Maki's never really felt the need to celebrate or ask to be celebrated on Mother's Day. According to Tsugumi, this is a travesty.

Notes:

This is a little incoherent, but I love love love teen/young adult Tsugumi's dynamic with Maki, and I don't feel like I've written very much of it, so I wanted to do that for Mother's Day. My precious girls <3

Work Text:

Mother’s Day no longer feels awkward and ill-fitting to Maki, and she supposes she should take that as an improvement. It’s long since stopped making her feel sour or melancholy or (worst) reflective. Rather than a reminder of all she isn’t, doesn’t have, and can’t be, it simply is, and is, at very worst, simply ignored. It doesn’t upset her when it’s allowed to pass without acknowledgement.

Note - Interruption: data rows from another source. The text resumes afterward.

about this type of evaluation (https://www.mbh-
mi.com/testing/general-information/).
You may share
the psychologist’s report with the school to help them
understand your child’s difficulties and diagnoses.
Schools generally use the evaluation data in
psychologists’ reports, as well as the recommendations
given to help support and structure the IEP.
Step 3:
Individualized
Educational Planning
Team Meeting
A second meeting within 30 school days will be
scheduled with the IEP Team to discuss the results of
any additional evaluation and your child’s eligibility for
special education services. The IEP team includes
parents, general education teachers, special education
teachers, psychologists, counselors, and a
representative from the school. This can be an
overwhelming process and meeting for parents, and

Other people don’t seem to like that.

She gets the same comment nearly every year, something about how she deserves to be celebrated, and ought to want to be. Even people who really know her insist it’s not natural to let a holiday dedicated to a role that she plays pass by without insisting that people applaud her for it. But Maki, who has even now only slipped into a shaky symbiosis with the concept of Mother’s Day in the past few years, doesn’t think that’s necessary, wouldn’t want to even if it was. It’s just a day. She has no mother of her own. Her children can do what they want, but it isn’t their job to flatter her with gifts.

Still, it’s a little annoying to be taken from the quiet late-morning breakfast that was her single indulgence for the day by the sound of somebody spamming the doorbell.

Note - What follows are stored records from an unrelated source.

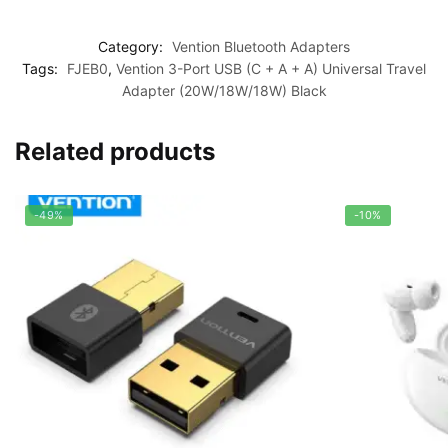
Category:
Vention Bluetooth Adapters
Tags:
FJEB0
,
Vention 3-Port USB (C + A + A) Universal Travel
Adapter (20W/18W/18W) Black
Related products
-49%
-10%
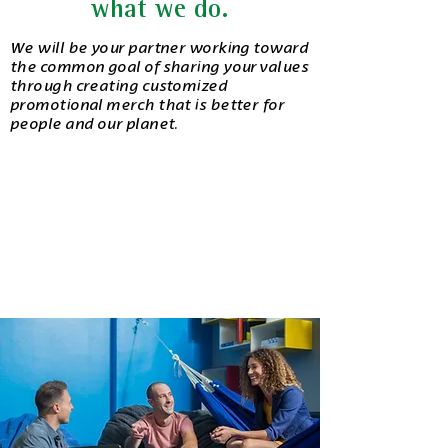
what we do.
We will be your partner working toward
the common goal of sharing your values
through creating customized
promotional merch that is better for
people and our planet.
consult.
We’ll chat with you to understand your goals
and find the best promotional merchandise.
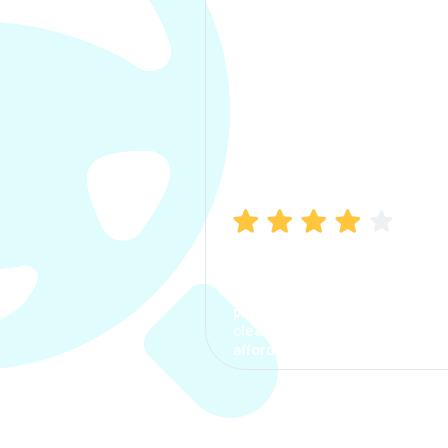
Manish Bhatia
I took my car insurance from
CarInfo and it was a smooth
process. The options were
clear, the premium was
affordable.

“Shin-chan,” she shouts. “Could you get that?”

No answer, though. Odd. Shinsuke always does those things when she asks.

“Shinsuke,” she tries again. “Shiiiiin.”

Seriously? How can a person sleep through that?

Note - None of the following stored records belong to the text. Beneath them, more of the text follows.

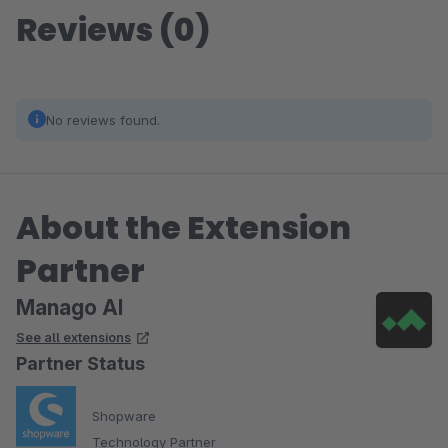
Reviews (0)
No reviews found.
About the Extension
Partner
Manago AI
See all extensions
Partner Status
Shopware
Technology Partner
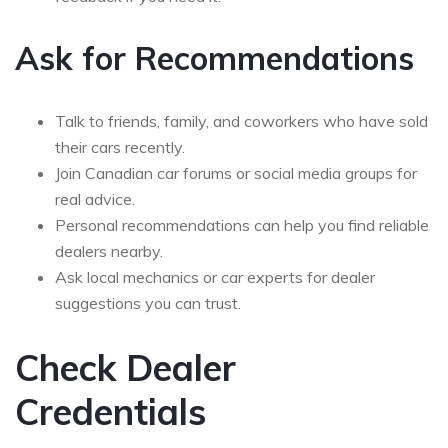
Ask for Recommendations
Talk to friends, family, and coworkers who have sold
their cars recently.
Join Canadian car forums or social media groups for
real advice.
Personal recommendations can help you find reliable
dealers nearby.
Ask local mechanics or car experts for dealer
suggestions you can trust.
Check Dealer
Credentials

“Yuuta,” she tries next. “Can you-“

Whoever is at the door begins jiggling the doorknob to make extra noise. She hates that sound—makes her want to snap a chopstick in half. Isn’t sure whether to get up and put herself out of her misery or refuse to reward such impatience by answering. But the former wins soon enough.

“People,” Maki scoffs, thoroughly put-out, and then opens the door.

 “Wow, I’m ‘people’ now?”

That was the last voice Maki thought she would hear, the last face Maki thought she would see, and it doesn’t look too pleased with her.

“Tsun...?”

Tsugumi’s face softens in a way that tells Maki nobody at college ever calls her by that name, no one anywhere except her mother, but she has too much of Maki in her to admit that, so her arms stay crossed, her expression scathing. She doesn’t even have an overnight bag, only her backpack, and she looks exhausted, bare-faced and puffy-eyed.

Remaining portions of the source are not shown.